■ **RECORDS PROVIDED**
■ ■ ■
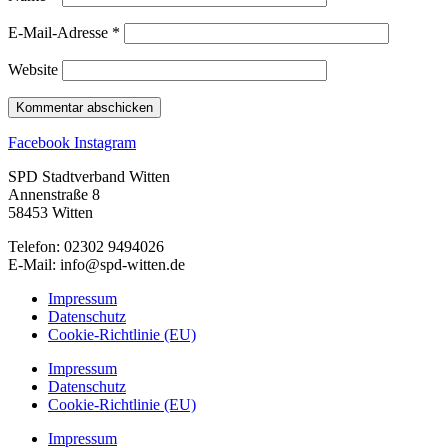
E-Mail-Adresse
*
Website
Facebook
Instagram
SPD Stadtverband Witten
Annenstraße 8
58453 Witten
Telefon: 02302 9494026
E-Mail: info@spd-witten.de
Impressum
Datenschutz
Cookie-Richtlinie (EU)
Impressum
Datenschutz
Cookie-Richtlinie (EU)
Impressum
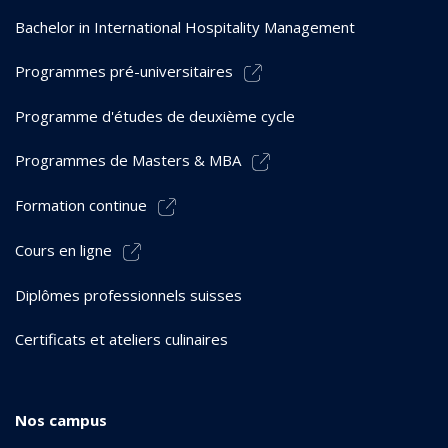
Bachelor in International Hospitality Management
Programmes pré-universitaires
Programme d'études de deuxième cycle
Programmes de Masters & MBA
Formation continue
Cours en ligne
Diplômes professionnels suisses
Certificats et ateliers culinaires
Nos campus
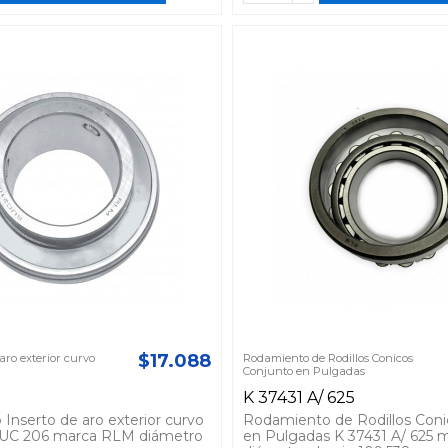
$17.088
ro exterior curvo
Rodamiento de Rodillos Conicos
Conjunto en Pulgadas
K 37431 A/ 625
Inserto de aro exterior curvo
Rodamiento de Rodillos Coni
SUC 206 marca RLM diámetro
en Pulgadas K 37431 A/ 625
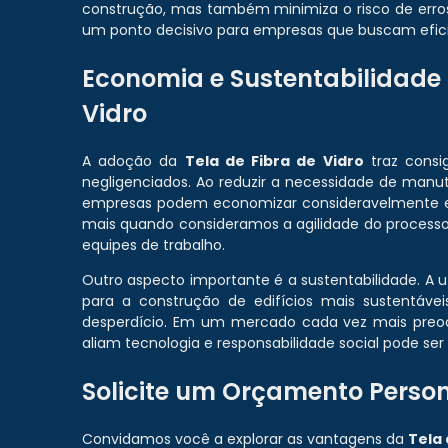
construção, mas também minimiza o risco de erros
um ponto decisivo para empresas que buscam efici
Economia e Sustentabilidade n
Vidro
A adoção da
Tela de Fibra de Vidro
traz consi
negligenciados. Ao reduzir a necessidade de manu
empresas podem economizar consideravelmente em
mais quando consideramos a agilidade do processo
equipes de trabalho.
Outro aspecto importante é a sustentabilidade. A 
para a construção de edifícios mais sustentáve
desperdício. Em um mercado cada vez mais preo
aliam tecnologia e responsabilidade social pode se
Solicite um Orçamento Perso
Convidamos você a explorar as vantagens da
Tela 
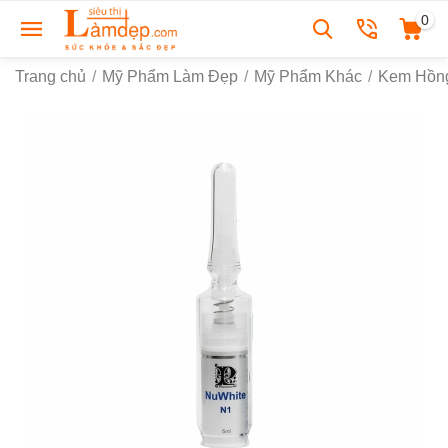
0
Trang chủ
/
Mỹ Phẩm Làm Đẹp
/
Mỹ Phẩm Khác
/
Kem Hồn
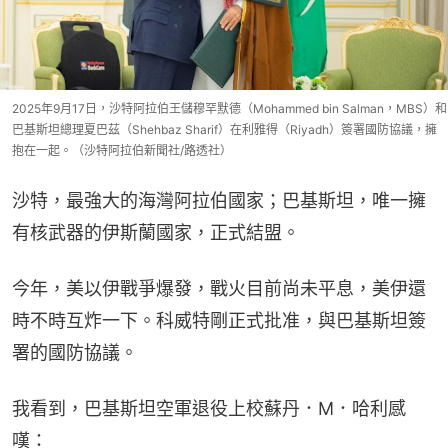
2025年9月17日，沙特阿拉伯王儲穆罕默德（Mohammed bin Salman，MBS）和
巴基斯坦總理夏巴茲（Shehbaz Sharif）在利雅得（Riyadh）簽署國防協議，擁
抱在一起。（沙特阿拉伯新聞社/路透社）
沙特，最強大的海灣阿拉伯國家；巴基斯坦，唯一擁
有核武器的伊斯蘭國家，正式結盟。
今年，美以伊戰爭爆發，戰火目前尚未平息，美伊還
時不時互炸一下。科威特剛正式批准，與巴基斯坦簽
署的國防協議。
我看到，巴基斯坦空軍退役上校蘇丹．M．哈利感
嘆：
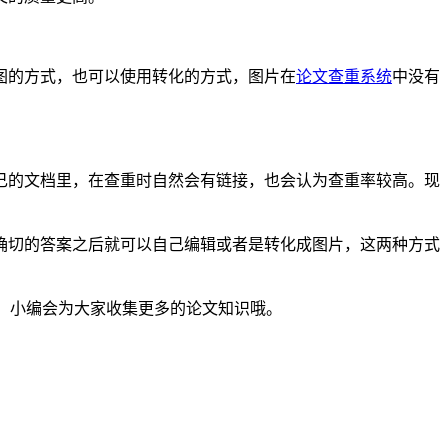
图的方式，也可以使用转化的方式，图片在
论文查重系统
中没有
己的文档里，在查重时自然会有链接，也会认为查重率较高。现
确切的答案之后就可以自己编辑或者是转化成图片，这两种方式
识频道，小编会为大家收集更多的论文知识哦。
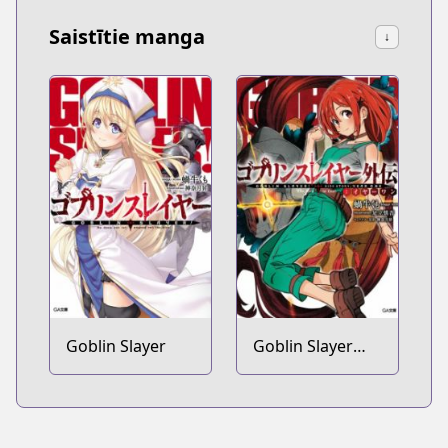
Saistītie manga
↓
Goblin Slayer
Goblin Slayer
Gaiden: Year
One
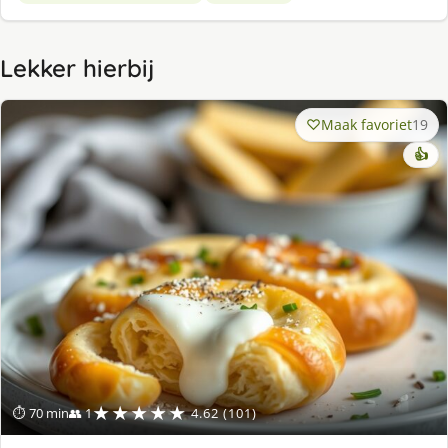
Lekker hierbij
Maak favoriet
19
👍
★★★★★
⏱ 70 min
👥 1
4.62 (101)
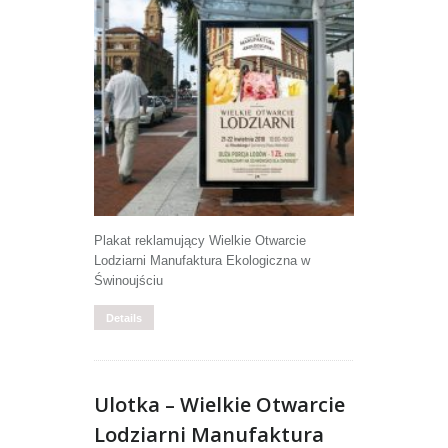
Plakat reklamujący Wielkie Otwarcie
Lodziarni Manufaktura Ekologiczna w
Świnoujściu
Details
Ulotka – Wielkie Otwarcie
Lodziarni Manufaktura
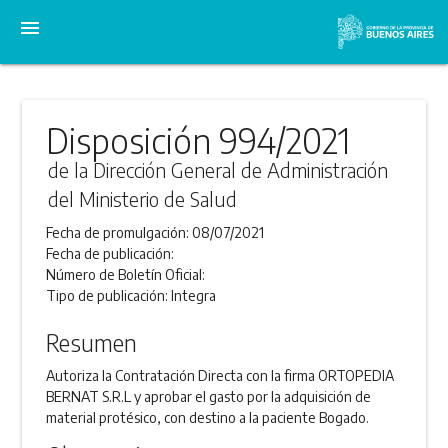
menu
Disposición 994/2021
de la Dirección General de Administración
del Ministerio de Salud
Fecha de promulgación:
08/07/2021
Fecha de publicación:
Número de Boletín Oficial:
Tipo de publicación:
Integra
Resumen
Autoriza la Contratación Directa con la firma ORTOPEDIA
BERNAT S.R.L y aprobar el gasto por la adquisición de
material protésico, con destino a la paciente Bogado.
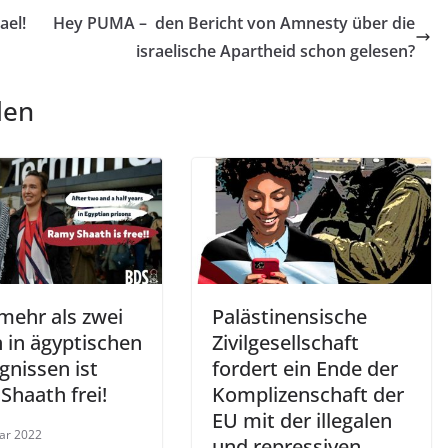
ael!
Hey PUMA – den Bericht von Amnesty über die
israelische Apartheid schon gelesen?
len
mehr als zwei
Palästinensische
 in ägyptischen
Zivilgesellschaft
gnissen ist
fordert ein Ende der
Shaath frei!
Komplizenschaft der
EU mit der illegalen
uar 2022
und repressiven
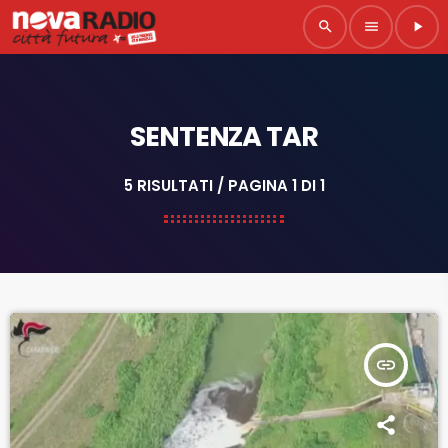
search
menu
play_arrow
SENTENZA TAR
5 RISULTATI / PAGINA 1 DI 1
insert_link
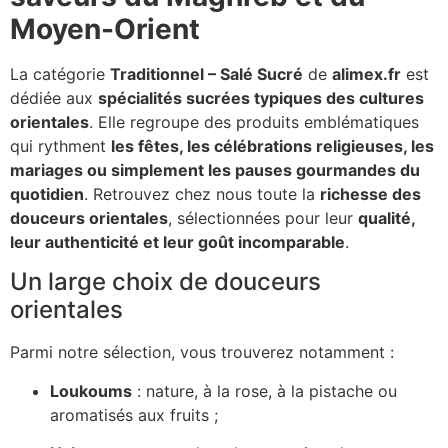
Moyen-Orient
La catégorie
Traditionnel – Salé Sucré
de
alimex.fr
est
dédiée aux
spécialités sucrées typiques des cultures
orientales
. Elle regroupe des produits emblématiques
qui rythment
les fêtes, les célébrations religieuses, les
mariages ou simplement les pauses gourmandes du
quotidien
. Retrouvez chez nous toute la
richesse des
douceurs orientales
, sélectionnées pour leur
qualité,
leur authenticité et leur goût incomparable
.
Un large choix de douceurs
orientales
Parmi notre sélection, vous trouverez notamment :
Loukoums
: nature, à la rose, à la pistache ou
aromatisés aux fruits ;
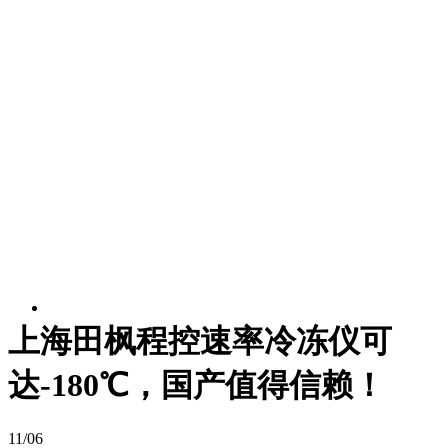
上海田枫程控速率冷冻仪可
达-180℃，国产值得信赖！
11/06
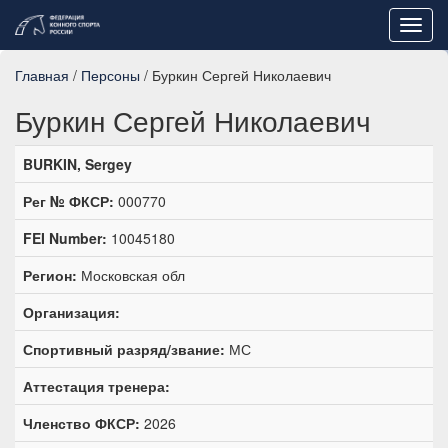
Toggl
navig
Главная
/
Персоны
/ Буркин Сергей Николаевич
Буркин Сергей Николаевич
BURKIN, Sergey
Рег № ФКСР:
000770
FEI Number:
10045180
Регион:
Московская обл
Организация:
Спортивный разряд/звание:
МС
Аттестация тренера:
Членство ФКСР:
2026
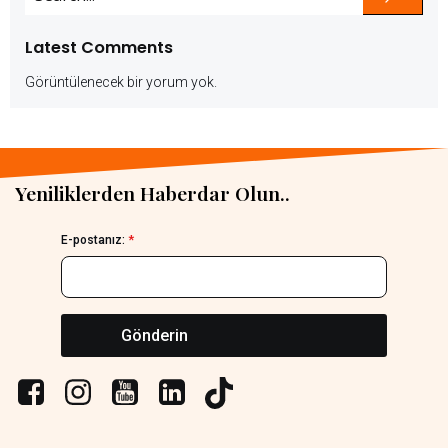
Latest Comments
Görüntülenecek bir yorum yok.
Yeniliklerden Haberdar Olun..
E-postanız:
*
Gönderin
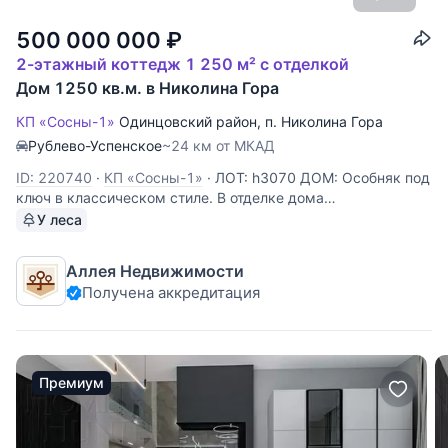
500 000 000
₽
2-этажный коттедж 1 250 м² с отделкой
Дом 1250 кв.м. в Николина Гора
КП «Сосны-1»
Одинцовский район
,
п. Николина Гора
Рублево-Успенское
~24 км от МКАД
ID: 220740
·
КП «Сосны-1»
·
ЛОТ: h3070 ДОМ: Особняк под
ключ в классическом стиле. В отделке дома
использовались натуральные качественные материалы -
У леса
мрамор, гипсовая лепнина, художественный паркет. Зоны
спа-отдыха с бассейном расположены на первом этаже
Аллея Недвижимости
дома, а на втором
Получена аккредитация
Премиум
■ ■ ■
■ **ABOUT THIS TASK**
Count the lines in the entries above where the string "exterior" shows up, and give that number only.

■ **COMPLETED EXERCISE**
2